More than 3000 Tamils were killed within just 10 days. Particularly gruesome were:
The butchering of 52 Tamil political prisoners in Colombo’s jail. Thirty-five were killed on July 25 by Sinhalese prisoners convicted of murder, rape and other heinous crimes who were handpicked by the warders, plied with liquor and let loose on the Tamil prisoners. On July 27, the survivors of the previous massacre were attacked and 17 prisoners killed.
The harrowing mass murder witnessed by a Norwegian tourist, Eli Skarstein, and her 15-year-old daughter Kristen. They watched helplessly as a mini-bus full of Tamils was set on fire by a Sinhalese mob. The doors were locked by the mob before setting the bus alight. More than 100 spectators watched as 20 Tamils were burned to death.
Paul Seighart, chairperson of the British section of the International Commission of Jurists, who was sent to Sri Lanka by the ICJ on a fact-finding mission, wrote that the anti-Tamil violence of July 1983 was “a series of deliberate acts, executed in accordance with a concerted plan, conceived and organised well in advance”. The Review, an ICJ publication, declared that the violence “amounted to acts of genocide”.
Sri Lankan industries minister Cyril Matthew was the mastermind behind the violence, arming the marauding mobs with electoral lists identifying Tamil households, and providing transport in government vehicles. Two years earlier the same minister was responsible for burning down the Jaffna Public Library, which held more than 95,000 books and manuscripts. The minister proved the German poet Heinrich Heine’s prediction that people who burn books will end up burning people.
Anti-Tamil violence became a common feature in the island’s post-colonial political landscape. Between 1958 and 1983, there were seven pogroms, each more violent than the preceding one, designed to beat the Tamils into submission by killing, maiming, burning and destroying their property. In July 1983, Tamils were beaten, hacked and burned to death in a frenzy of racial hatred. Tamils were faced with a stark choice of fleeing or fighting.
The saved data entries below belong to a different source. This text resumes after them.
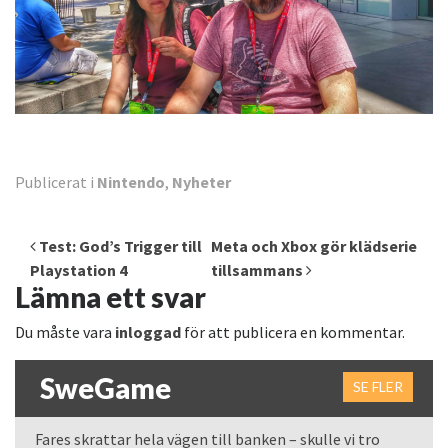
Publicerat i
Nintendo
,
Nyheter
Inläggsnavigering
Test: God’s Trigger till
Meta och Xbox gör klädserie
Playstation 4
tillsammans
Lämna ett svar
Du måste vara
inloggad
för att publicera en kommentar.
SweGame
SE FLER
Fares skrattar hela vägen till banken – skulle vi tro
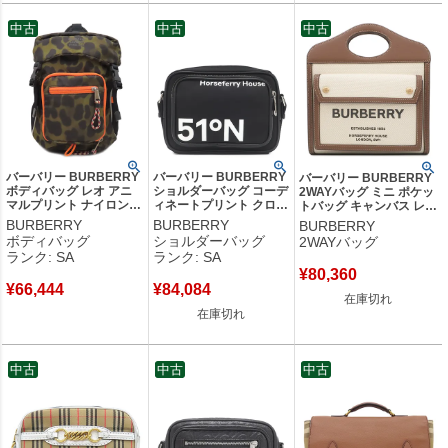
中古
中古
中古
バーバリー BURBERRY
バーバリー BURBERRY
バーバリー BURBERRY
ボディバッグ レオ アニ
ショルダーバッグ コーデ
2WAYバッグ ミニ ポケッ
マルプリント ナイロン
ィネートプリント クロス
トバッグ キャンバス レザ
ナイロン カーキ×オレン
ボディバッグ ナイロン
ー ナチュラル×モルトブ
BURBERRY
BURBERRY
BURBERRY
ジ シルバー金具 アニマ
レザー ブラック シルバ
ラウン ゴールド金具 茶
ボディバッグ
ショルダーバッグ
2WAYバッグ
ル柄 レオパード 【保存
ー金具 黒 白 ロゴ
ハンドバッグ ショルダー
ランク: SA
ランク: SA
袋】 【中古】新品同様品
8064865 【中古】新品同
80317461 【保存袋】
¥
80,360
様品
【中古】
¥
66,444
¥
84,084
在庫切れ
在庫切れ
中古
中古
中古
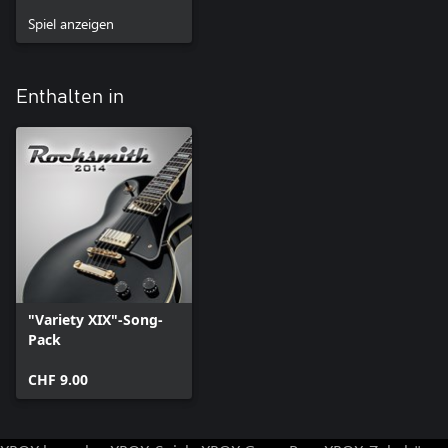
Spiel anzeigen
Enthalten in
"Variety XIX"-Song-
Pack
CHF 9.00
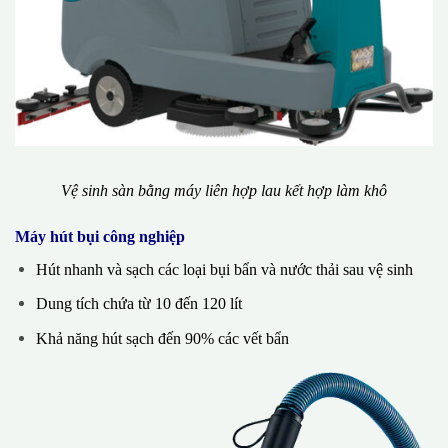
Vệ sinh sàn bằng máy liên hợp lau kết hợp làm khô
Máy hút bụi công nghiệp
Hút nhanh và sạch các loại bụi bẩn và nước thải sau vệ sinh
Dung tích chứa từ 10 đến 120 lít
Khả năng hút sạch đến 90% các vết bẩn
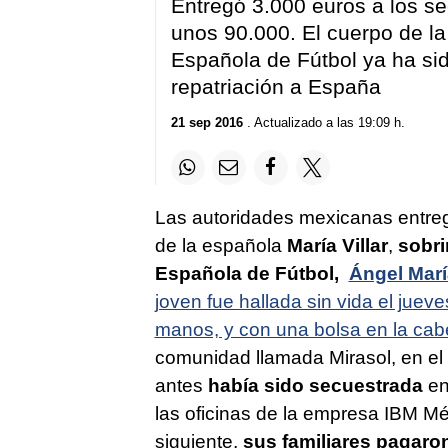
Entregó 3.000 euros a los se
unos 90.000. El cuerpo de la
Española de Fútbol ya ha sid
repatriación a España
21 sep 2016
. Actualizado a las 19:09 h.
Las autoridades mexicanas entrega
de la española
María Villar
,
sobri
Española de Fútbol,
Ángel María
joven fue hallada sin vida el juev
manos, y con una bolsa en la cabe
comunidad llamada Mirasol, en el
antes
había sido secuestrada
en
las oficinas de la empresa IBM Mé
siguiente,
sus familiares pagaro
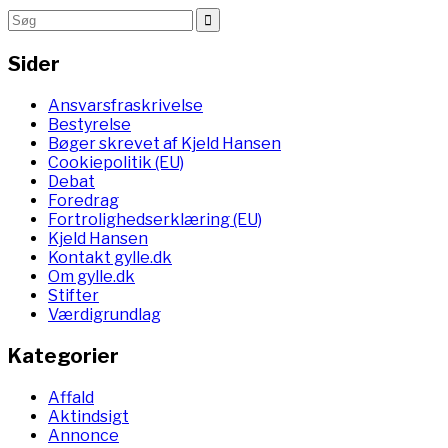
Sider
Ansvarsfraskrivelse
Bestyrelse
Bøger skrevet af Kjeld Hansen
Cookiepolitik (EU)
Debat
Foredrag
Fortrolighedserklæring (EU)
Kjeld Hansen
Kontakt gylle.dk
Om gylle.dk
Stifter
Værdigrundlag
Kategorier
Affald
Aktindsigt
Annonce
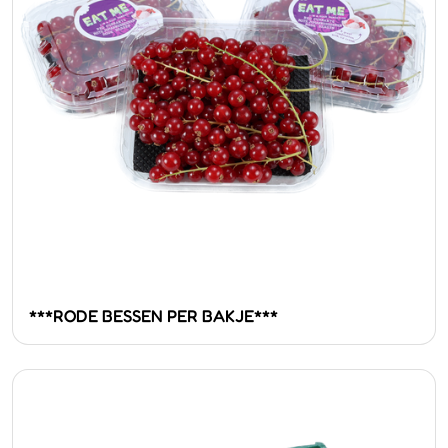
***RODE BESSEN PER BAKJE***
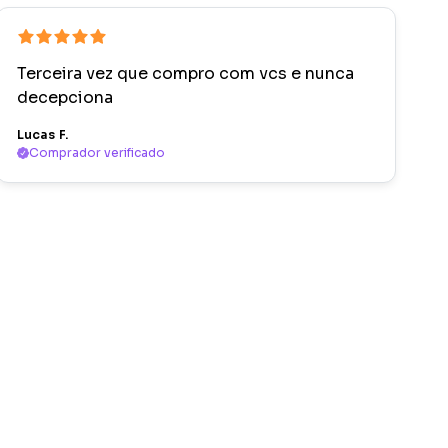
Terceira vez que compro com vcs e nunca
decepciona
Lucas F.
Comprador verificado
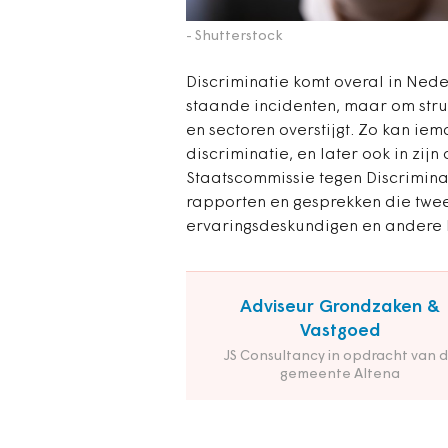
- Shutterstock
Discriminatie komt overal in Nede
staande incidenten, maar om struc
en sectoren overstijgt. Zo kan ie
discriminatie, en later ook in zijn
Staatscommissie tegen Discrimin
rapporten en gesprekken die tw
ervaringsdeskundigen en andere 
Adviseur Grondzaken &
Vastgoed
JS Consultancy in opdracht van 
gemeente Altena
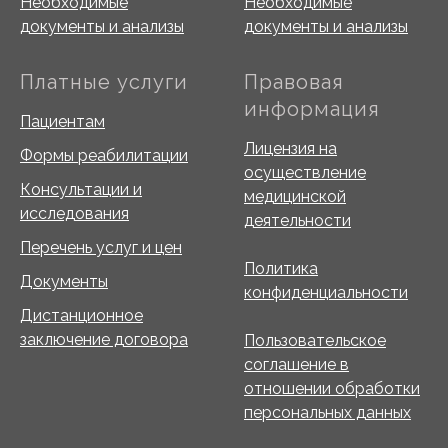
Необходимые
Необходимые
документы и анализы
документы и анализы
Платные услуги
Правовая
информация
Пациентам
Лицензия на
Формы реабилитации
осуществление
Консультации и
медицинской
исследования
деятельности
Перечень услуг и цен
Политика
Документы
конфиденциальности
Дистанционное
заключение договора
Пользовательское
соглашение в
отношении обработки
персональных данных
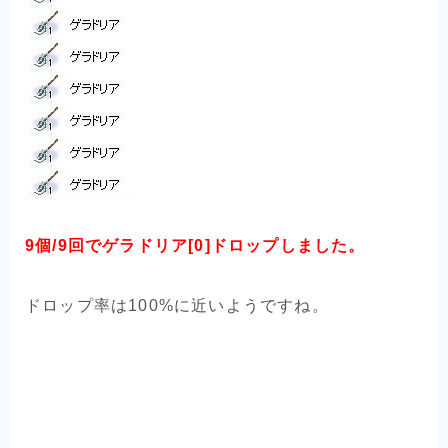
9個/9回でゲラドリア[0]ドロップしました。
ドロップ率は100%に近いようですね。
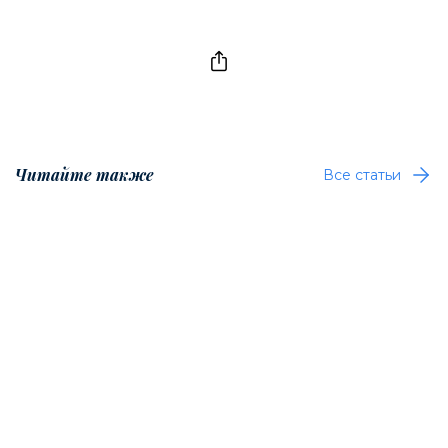
Читайте также
Все статьи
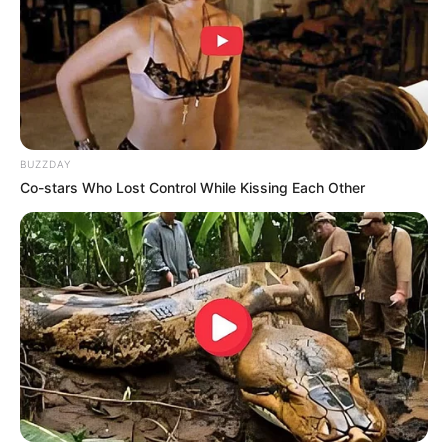
BUZZDAY
Co-stars Who Lost Control While Kissing Each Other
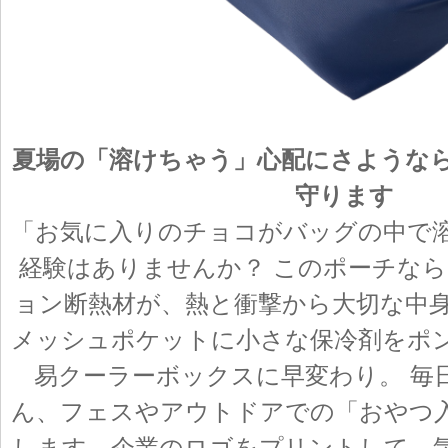
夏場の「溶けちゃう」心配にさような
守ります
「お気に入りのチョコがバッグの中で
経験はありませんか？ このポーチな
ョン断熱材が、熱と衝撃から大切な中
メッシュポケットに小さな保冷剤をポ
易クーラーボックスに早変わり。 毎
ん、フェスやアウトドアでの「おやつ
します。企業のロゴをプリントして、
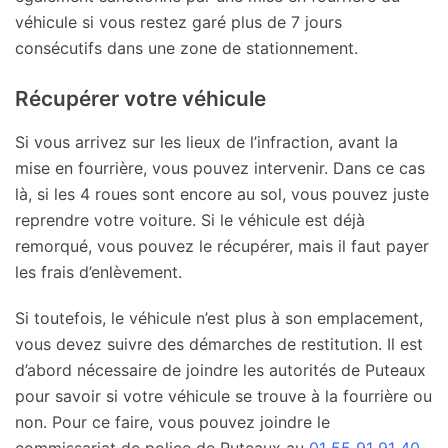
véhicule si vous restez garé plus de 7 jours
consécutifs dans une zone de stationnement.
Récupérer votre véhicule
Si vous arrivez sur les lieux de l’infraction, avant la
mise en fourrière, vous pouvez intervenir. Dans ce cas
là, si les 4 roues sont encore au sol, vous pouvez juste
reprendre votre voiture. Si le véhicule est déjà
remorqué, vous pouvez le récupérer, mais il faut payer
les frais d’enlèvement.
Si toutefois, le véhicule n’est plus à son emplacement,
vous devez suivre des démarches de restitution. Il est
d’abord nécessaire de joindre les autorités de Puteaux
pour savoir si votre véhicule se trouve à la fourrière ou
non. Pour ce faire, vous pouvez joindre le
commissariat de police de Puteaux au
01 55 91 91 40
.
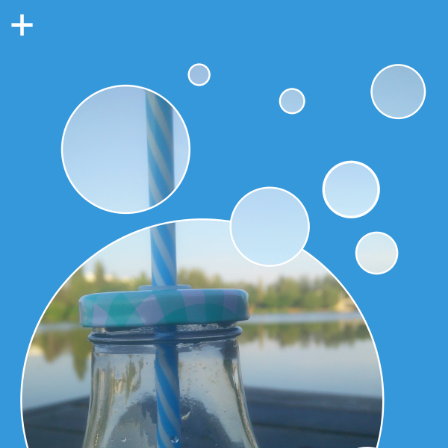
Colonne
latérale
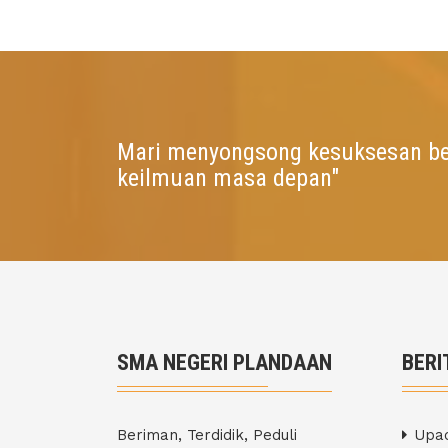
Mari menyongsong kesuksesan b
keilmuan masa depan"
SMA NEGERI PLANDAAN
BERI
Beriman, Terdidik, Peduli
Upac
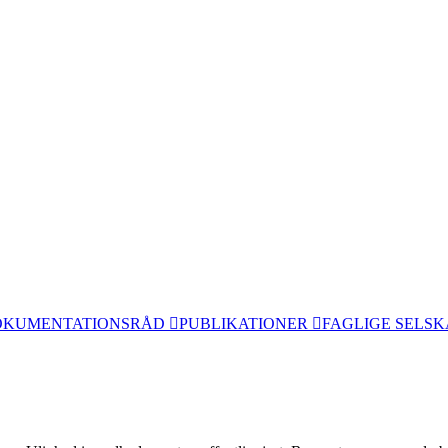
OKUMENTATIONSRÅD
PUBLIKATIONER
FAGLIGE SELS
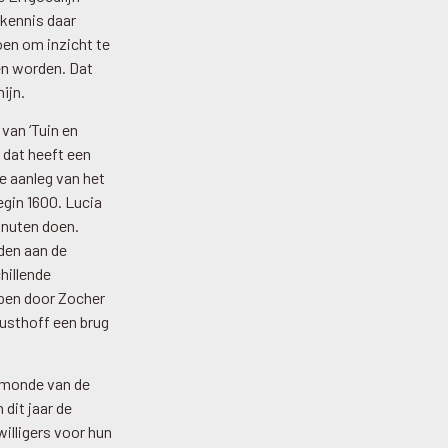
 kennis daar
en om inzicht te
en worden. Dat
ijn.
van ‘Tuin en
 dat heeft een
te aanleg van het
egin 1600. Lucia
minuten doen.
den aan de
hillende
rpen door Zocher
Rusthoff een brug
j monde van de
dit jaar de
illigers voor hun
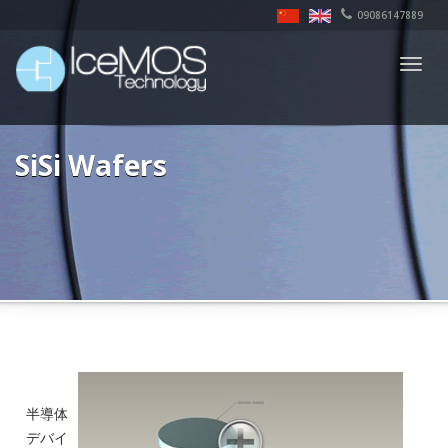
09086147889
Togg
navig
SiSi Wafers
半導体
デバイ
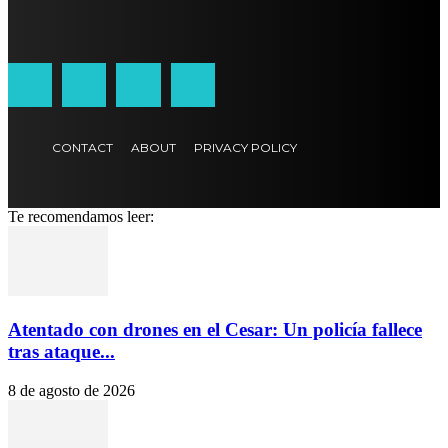
CONTACT
ABOUT
PRIVACY POLICY
Te recomendamos leer:
Atentado con drones en el Cesar: Un policía fallece
tras ataque...
8 de agosto de 2026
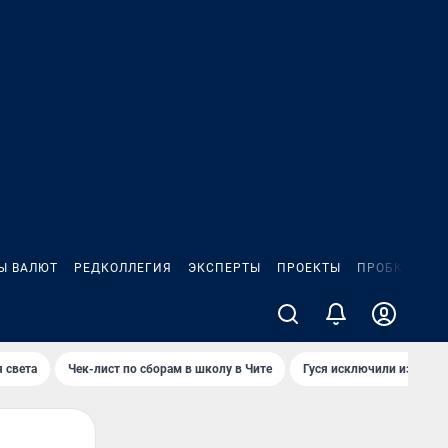
Ы ВАЛЮТ
РЕДКОЛЛЕГИЯ
ЭКСПЕРТЫ
ПРОЕКТЫ
ПРОБКИ
ИГ
 света
Чек-лист по сборам в школу в Чите
Гуся исключили из Крас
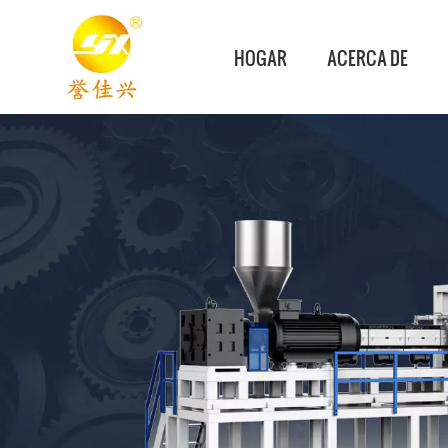
HOGAR
ACERCA DE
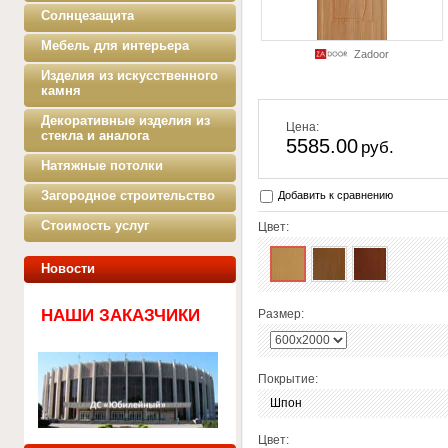
Солнцезащита
Мебель для интерьера
Zadoor
Изделия из искусственного
камня
Декоративные изделия из
Цена:
стекла и аналога
5585.00
руб.
Натяжные потолки
Загородное строительство
Добавить к сравнению
Стоимость услуг
Цвет:
Новости
НАШИ ЗАКАЗЧИКИ
Размер:
Покрытие:
Шпон
Цвет:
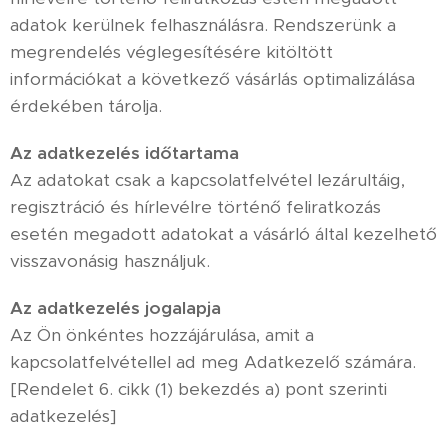
adatok kerülnek felhasználásra. Rendszerünk a
megrendelés véglegesítésére kitöltött
információkat a következő vásárlás optimalizálása
érdekében tárolja.
Az adatkezelés időtartama
Az adatokat csak a kapcsolatfelvétel lezárultáig,
regisztráció és hírlevélre történő feliratkozás
esetén megadott adatokat a vásárló által kezelhető
visszavonásig használjuk.
Az adatkezelés jogalapja
Az Ön önkéntes hozzájárulása, amit a
kapcsolatfelvétellel ad meg Adatkezelő számára.
[Rendelet 6. cikk (1) bekezdés a) pont szerinti
adatkezelés]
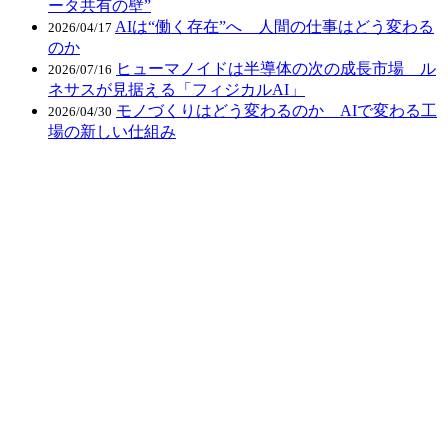
ータ共有の壁”
AIは“働く存在”へ 人間の仕事はどう変わる
2026/04/17
のか
ヒューマノイドは半導体の次の成長市場 ル
2026/07/16
ネサスが見据える「フィジカルAI」
モノづくりはどう変わるのか AIで変わる工
2026/04/30
場の新しい仕組み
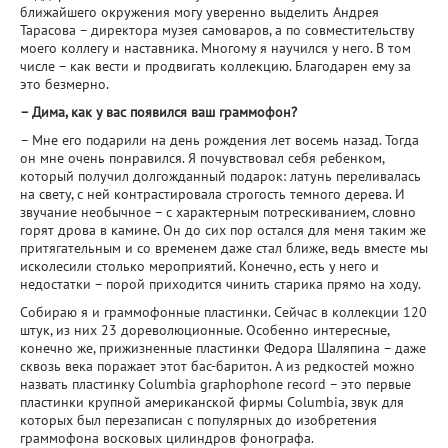
ближайшего окружения могу уверенно выделить Андрея
Тарасова – директора музея самоваров, а по совместительству
моего коллегу и наставника. Многому я научился у него. В том
числе – как вести и продвигать коллекцию. Благодарен ему за
это безмерно.
– Дима, как у вас появился ваш граммофон?
– Мне его подарили на день рождения лет восемь назад. Тогда
он мне очень понравился. Я почувствовал себя ребенком,
который получил долгожданный подарок: латунь переливалась
на свету, с ней контрастировала строгость темного дерева. И
звучание необычное – с характерным потрескиванием, словно
горят дрова в камине. Он до сих пор остался для меня таким же
притягательным и со временем даже стал ближе, ведь вместе мы
исколесили столько мероприятий. Конечно, есть у него и
недостатки – порой приходится чинить старика прямо на ходу.
Собираю я и граммофонные пластинки. Сейчас в коллекции 120
штук, из них 23 дореволюционные. Особенно интересные,
конечно же, прижизненные пластинки Федора Шаляпина – даже
сквозь века поражает этот бас-баритон. А из редкостей можно
назвать пластинку Columbia graphophone record – это первые
пластинки крупной американской фирмы Columbia, звук для
которых был перезаписан с популярных до изобретения
граммофона восковых цилиндров фонографа.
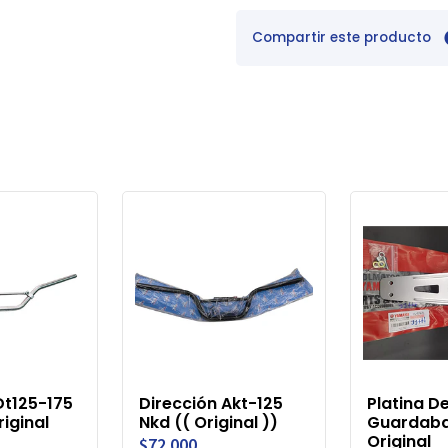
Compartir este producto
Dt125-175
Dirección Akt-125
Platina D
riginal
Nkd (( Original ))
Guardaba
Original
$72.000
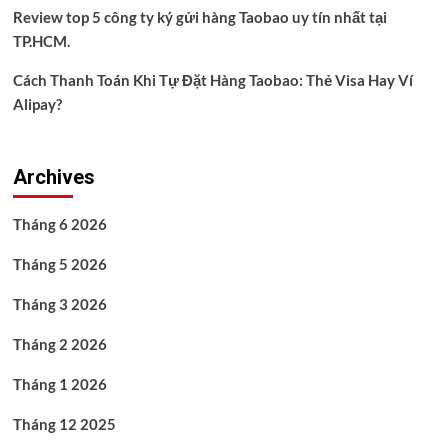
Review top 5 công ty ký gửi hàng Taobao uy tín nhất tại
TP.HCM.
Cách Thanh Toán Khi Tự Đặt Hàng Taobao: Thẻ Visa Hay Ví
Alipay?
Archives
Tháng 6 2026
Tháng 5 2026
Tháng 3 2026
Tháng 2 2026
Tháng 1 2026
Tháng 12 2025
While thousands fled, others stayed on to fight.
Australia and Canada were the first countries to offer refuge to Tamil survivors of what became known as “Black July”. Today, there are well over 60,000 Tamils in Australia, many of whom are survivors of Black July and their descendants.
Anti-Tamil pogroms have not occurred since July 1983. Instead, the Sri Lankan government has waged war on the Tamil people, whose quest for independence was boosted in 1983. However there are ominous signs that such a pogrom may well be in the offing.
State-orchestrated and army-aided mob violence unleashed against the Tamils of Trincomalee in April 2006 was reminiscent of the way in which the events unfolded in July 1983. Entire Tamil families have been massacred by the Sri Lankan army, as was the case just prior to Black July.
Open threats have been made by members of the National Sinhala Rights Party, which is part of the Sri Lankan ruling coalition, of “dire consequences” for Tamils living in the Sinhala South.
Tamils have endured persecution and oppression far too long. It is time for them to be free and to be masters of their own destiny.
[Tamils in Melbourne and Sydney are commemorating the massacre on July 23-25 with events including a 24-hour fast and vigil, to remember the victims and draw attention to the ongoing persecution of the Tamil people.]